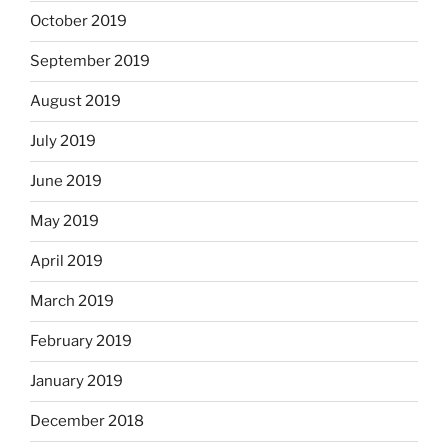
October 2019
September 2019
August 2019
July 2019
June 2019
May 2019
April 2019
March 2019
February 2019
January 2019
December 2018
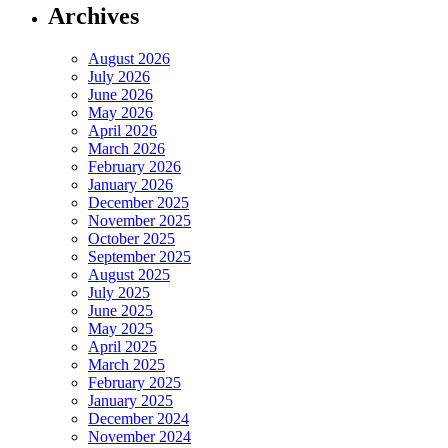
Archives
August 2026
July 2026
June 2026
May 2026
April 2026
March 2026
February 2026
January 2026
December 2025
November 2025
October 2025
September 2025
August 2025
July 2025
June 2025
May 2025
April 2025
March 2025
February 2025
January 2025
December 2024
November 2024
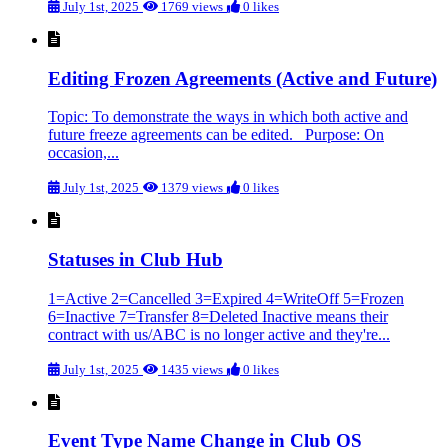
July 1st, 2025
1769 views
0 likes
Editing Frozen Agreements (Active and Future)
Topic: To demonstrate the ways in which both active and
future freeze agreements can be edited. Purpose: On
occasion,...
July 1st, 2025
1379 views
0 likes
Statuses in Club Hub
1=Active 2=Cancelled 3=Expired 4=WriteOff 5=Frozen
6=Inactive 7=Transfer 8=Deleted Inactive means their
contract with us/ABC is no longer active and they're...
July 1st, 2025
1435 views
0 likes
Event Type Name Change in Club OS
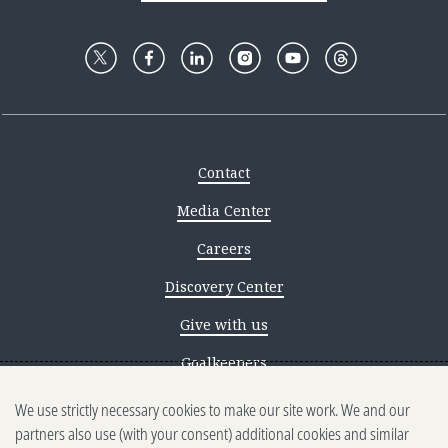
Contact
Media Center
Careers
Discovery Center
Give with us
Goalkeepers
We use strictly necessary cookies to make our site work. We and our
Reporting scams
partners also use (with your consent) additional cookies and similar
Ethics reporting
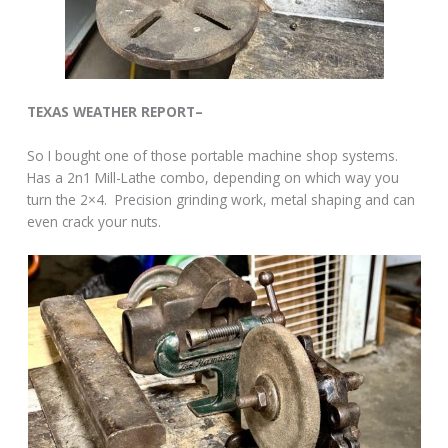
TEXAS WEATHER REPORT–
So I bought one of those portable machine shop systems.
Has a 2n1 Mill-Lathe combo, depending on which way you
turn the 2×4. Precision grinding work, metal shaping and can
even crack your nuts.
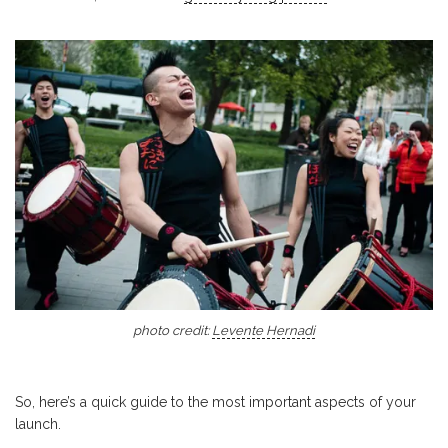
photo credit:
Levente Hernadi
So, here’s a quick guide to the most important aspects of your
launch.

···

= DESCRIPTION OF THE TASK =
Using the material above, retype each entry exactly and omit the pictures.

= RESULT OF THIS EXERCISE =
October 2019
September 2019
August 2019
July 2019
June 2019
May 2019
April 2019
March 2019
February 2019
January 2019
December 2018
Archives
August 2026
July 2026
June 2026
May 2026
April 2026
March 2026
February 2026
January 2026
December 2025
November 2025
October 2025
September 2025
August 2025
July 2025
June 2025
May 2025
April 2025
March 2025
February 2025
January 2025
December 2024
November 2024
July 1st, 2025
1769 views
0 likes
Editing Frozen Agreements (Active and Future)
Topic: To demonstrate the ways in which both active and
future freeze agreements can be edited. Purpose: On
occasion,...
July 1st, 2025
1379 views
0 likes
Statuses in Club Hub
1=Active 2=Cancelled 3=Expired 4=WriteOff 5=Frozen
6=Inactive 7=Transfer 8=Deleted Inactive means their
contract with us/ABC is no longer active and they're...
July 1st, 2025
1435 views
0 likes
Event Type Name Change in Club OS
Contact
Media Center
Careers
Discovery Center
Give with us
Goalkeepers
We use strictly necessary cookies to make our site work. We and our
Reporting scams
partners also use (with your consent) additional cookies and similar
Ethics reporting
TEXAS WEATHER REPORT–
So I bought one of those portable machine shop systems.
Has a 2n1 Mill-Lathe combo, depending on which way you
turn the 2×4. Precision grinding work, metal shaping and can
even crack your nuts.
photo credit:
Levente Hernadi
So, here’s a quick guide to the most important aspects of your
launch.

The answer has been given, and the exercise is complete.